L’exigence probatoire de l’acheteur est pleinement satisfaite. Le tribunal constate que l’existence d’un vice caché antérieur à la vente est établie par un faisceau d’éléments techniques concordants. « L’existence d’un vice caché du véhicule litigieux […] résulte des constatations et des conclusions de l’expert amiable […] corroborées partiellement par le contrôle technique » (Motifs). L’expert a relevé des interventions mécaniques dissimulées relevant du bricolage et rendant le véhicule impropre. La valeur de cette décision réside dans l’admission probatoire d’un rapport d’expertise amiable, même unilatéral à l’origine, dès lors que ses conclusions sont techniques et détaillées.
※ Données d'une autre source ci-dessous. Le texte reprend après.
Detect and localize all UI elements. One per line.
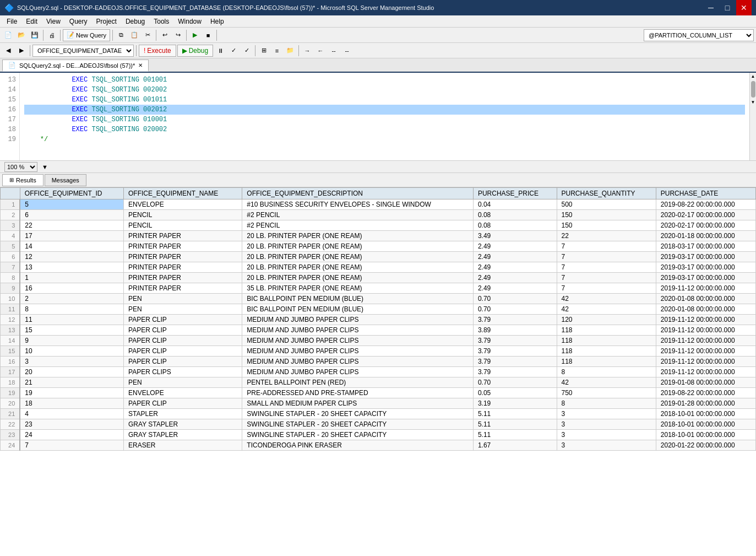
table-cell[interactable]: MEDIUM AND JUMBO PAPER CLIPS [242,336,474,346]
table-row[interactable]: 149PAPER CLIPMEDIUM AND JUMBO PAPER CLIP… [1,336,756,346]
table-cell[interactable]: 118 [557,346,656,357]
table-cell[interactable]: 20 [20,367,123,377]
table-cell[interactable]: 0.04 [473,199,557,210]
code-line-17[interactable]: EXEC TSQL_SORTING 010001 [24,115,745,125]
table-cell[interactable]: #10 BUSINESS SECURITY ENVELOPES - SINGLE… [242,199,474,210]
run-button[interactable]: ▶ [189,29,201,41]
table-cell[interactable]: PEN [124,294,242,304]
table-cell[interactable]: 9 [20,336,123,346]
table-cell[interactable]: 21 [20,377,123,388]
table-row[interactable]: 102PENBIC BALLPOINT PEN MEDIUM (BLUE)0.7… [1,294,756,304]
table-cell[interactable]: 2019-11-12 00:00:00.000 [656,315,755,325]
table-cell[interactable]: 1 [20,273,123,283]
table-cell[interactable]: PRINTER PAPER [124,262,242,273]
table-cell[interactable]: 2.49 [473,283,557,294]
table-cell[interactable]: 2019-03-17 00:00:00.000 [656,262,755,273]
table-cell[interactable]: GRAY STAPLER [124,430,242,440]
table-row[interactable]: 118PENBIC BALLPOINT PEN MEDIUM (BLUE)0.7… [1,304,756,315]
table-cell[interactable]: 150 [557,210,656,220]
table-cell[interactable]: 7 [557,283,656,294]
zoom-selector[interactable]: 100 % [4,162,37,172]
table-cell[interactable]: 5.11 [473,419,557,430]
table-cell[interactable]: 19 [20,388,123,398]
table-cell[interactable]: 8 [20,304,123,315]
table-cell[interactable]: 150 [557,220,656,231]
table-cell[interactable]: PENCIL [124,220,242,231]
table-cell[interactable]: SWINGLINE STAPLER - 20 SHEET CAPACITY [242,419,474,430]
minimize-button[interactable]: ─ [703,0,719,15]
table-cell[interactable]: 3.19 [473,398,557,409]
table-cell[interactable]: 0.70 [473,294,557,304]
col-header-price[interactable]: PURCHASE_PRICE [473,188,557,199]
table-cell[interactable]: 118 [557,357,656,367]
code-line-13[interactable]: EXEC TSQL_SORTING 001001 [24,75,745,85]
table-cell[interactable]: 10 [20,346,123,357]
table-cell[interactable]: 2018-10-01 00:00:00.000 [656,430,755,440]
table-cell[interactable]: TICONDEROGA PINK ERASER [242,440,474,451]
table-row[interactable]: 612PRINTER PAPER20 LB. PRINTER PAPER (ON… [1,252,756,262]
menu-item-help[interactable]: Help [206,17,229,26]
table-cell[interactable]: PAPER CLIPS [124,367,242,377]
table-cell[interactable]: 3 [557,409,656,419]
table-cell[interactable]: 2020-01-22 00:00:00.000 [656,440,755,451]
menu-item-debug[interactable]: Debug [121,17,149,26]
table-cell[interactable]: 5.11 [473,430,557,440]
code-line-15[interactable]: EXEC TSQL_SORTING 001011 [24,95,745,105]
table-cell[interactable]: 2.49 [473,273,557,283]
table-cell[interactable]: 11 [20,315,123,325]
table-cell[interactable]: MEDIUM AND JUMBO PAPER CLIPS [242,315,474,325]
table-cell[interactable]: #2 PENCIL [242,220,474,231]
table-cell[interactable]: 42 [557,294,656,304]
table-cell[interactable]: 20 LB. PRINTER PAPER (ONE REAM) [242,241,474,252]
redo-button[interactable]: ↪ [172,29,184,41]
stop2-button[interactable]: ✓ [227,45,240,57]
table-cell[interactable]: 2018-10-01 00:00:00.000 [656,409,755,419]
table-cell[interactable]: PRINTER PAPER [124,231,242,241]
table-cell[interactable]: STAPLER [124,409,242,419]
results-to-text[interactable]: ≡ [271,45,283,57]
table-cell[interactable]: #2 PENCIL [242,210,474,220]
table-cell[interactable]: SWINGLINE STAPLER - 20 SHEET CAPACITY [242,409,474,419]
table-cell[interactable]: 14 [20,241,123,252]
menu-item-project[interactable]: Project [92,17,121,26]
unindent-button[interactable]: ← [314,45,327,57]
table-cell[interactable]: PRE-ADDRESSED AND PRE-STAMPED [242,388,474,398]
code-line-14[interactable]: EXEC TSQL_SORTING 002002 [24,85,745,95]
table-cell[interactable]: 2.49 [473,252,557,262]
results-tab-results[interactable]: ⊞ Results [2,174,43,186]
table-cell[interactable]: MEDIUM AND JUMBO PAPER CLIPS [242,325,474,336]
tab-close-button[interactable]: ✕ [138,62,143,68]
table-cell[interactable]: 7 [557,252,656,262]
table-row[interactable]: 2018PAPER CLIPSMALL AND MEDIUM PAPER CLI… [1,398,756,409]
table-cell[interactable]: 3.79 [473,367,557,377]
editor-scrollbar[interactable]: ▲ ▼ [749,73,756,160]
table-cell[interactable]: 12 [20,252,123,262]
table-row[interactable]: 247ERASERTICONDEROGA PINK ERASER1.673202… [1,440,756,451]
table-cell[interactable]: MEDIUM AND JUMBO PAPER CLIPS [242,357,474,367]
back-button[interactable]: ◀ [2,45,14,57]
table-cell[interactable]: 8 [557,367,656,377]
table-cell[interactable]: BIC BALLPOINT PEN MEDIUM (BLUE) [242,304,474,315]
table-cell[interactable]: 16 [20,283,123,294]
table-cell[interactable]: 13 [20,262,123,273]
table-row[interactable]: 1720PAPER CLIPSMEDIUM AND JUMBO PAPER CL… [1,367,756,377]
table-cell[interactable]: 7 [557,241,656,252]
table-cell[interactable]: 2.49 [473,262,557,273]
table-cell[interactable]: 2019-03-17 00:00:00.000 [656,273,755,283]
table-cell[interactable]: PAPER CLIP [124,346,242,357]
uncomment-button[interactable]: -- [341,45,353,57]
table-row[interactable]: 1919ENVELOPEPRE-ADDRESSED AND PRE-STAMPE… [1,388,756,398]
table-cell[interactable]: 3.79 [473,346,557,357]
new-file-button[interactable]: 📄 [2,29,14,41]
table-cell[interactable]: 22 [20,220,123,231]
col-header-id[interactable]: OFFICE_EQUIPMENT_ID [20,188,123,199]
table-cell[interactable]: 35 LB. PRINTER PAPER (ONE REAM) [242,283,474,294]
table-cell[interactable]: 2019-11-12 00:00:00.000 [656,325,755,336]
table-cell[interactable]: 3.79 [473,357,557,367]
table-cell[interactable]: 2.49 [473,241,557,252]
table-row[interactable]: 26PENCIL#2 PENCIL0.081502020-02-17 00:00… [1,210,756,220]
table-cell[interactable]: 750 [557,388,656,398]
table-cell[interactable]: 3 [557,430,656,440]
table-cell[interactable]: 2019-11-12 00:00:00.000 [656,346,755,357]
table-cell[interactable]: 2020-01-08 00:00:00.000 [656,294,755,304]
La portée est significative pour les acquéreurs particuliers, qui peuvent ainsi s’appuyer sur des constats experts pour caractériser le vice.

Les conséquences de la garantie sont strictement limitées pour le vendeur non professionnel. Le tribunal rappelle le régime distinct de responsabilité selon la bonne ou mauvaise foi du vendeur. « Madame [K], qui n’a pas la qualité de professionnel, ne peut être tenue responsable […] que de la restitution du prix et des frais occasionnés par la vente » (Motifs). En l’absence de preuve de sa connaissance des vices, sa responsabilité est cantonnée aux seuls articles 1641 et 1646 du Code civil. Ce point a pour sens de protéger le vendeur de bonne foi, en alignant sa garantie sur son ignorance. La portée pratique est cruciale, car elle exclut toute condamnation à des dommages-intérêts complémentaires au profit de l’acquéreur lésé.

L’identification du vendeur professionnel et la chaîne de garanties

La qualification du vendeur initial est essentielle pour déterminer la responsabilité. Le tribunal opère une analyse fine des structures commerciales et des documents de cession. Il relève que « c’est bien cette société qui a la qualité de vendeur principal quand bien même figure le tampon de Monsieur [R] exerçant sous son enseigne à titre individuel » (Motifs). Cette confusion n’empêche pas d’imputer la vente à la société, dont l’entrepreneur individuel agissait comme mandataire. La valeur de l’arrêt est de ne pas laisser une pratique commerciale ambiguë exonérer le véritable vendeur professionnel. La portée incite à une grande clarté dans l’identification des parties aux actes de vente.

Le jeu successif des actions garantit une protection complète pour tous les acquéreurs. Le tribunal organise les effets en cascade des deux résolutions prononcées. Il ordonne que « chacune des obligations consécutives à […] chaque résolution […] s’exécuteront simultanément » (Par ces motifs). Cette mise en balance permet un règlement pratique en une seule instance. Le sens est d’assurer une indemnisation fluide depuis le professionnel jusqu’à l’acquéreur final. La portée est de valider la recevabilité de l’action directe du sous-acquéreur contre le vendeur professionnel initial, simplifiant les procédures. La jurisprudence du Tribunal judiciaire de Grenoble du 2 juin 2025, qui exigeait la preuve d’un préjudice lié au refus amiable, n’est pas applicable ici, l’existence du vice caché étant établie.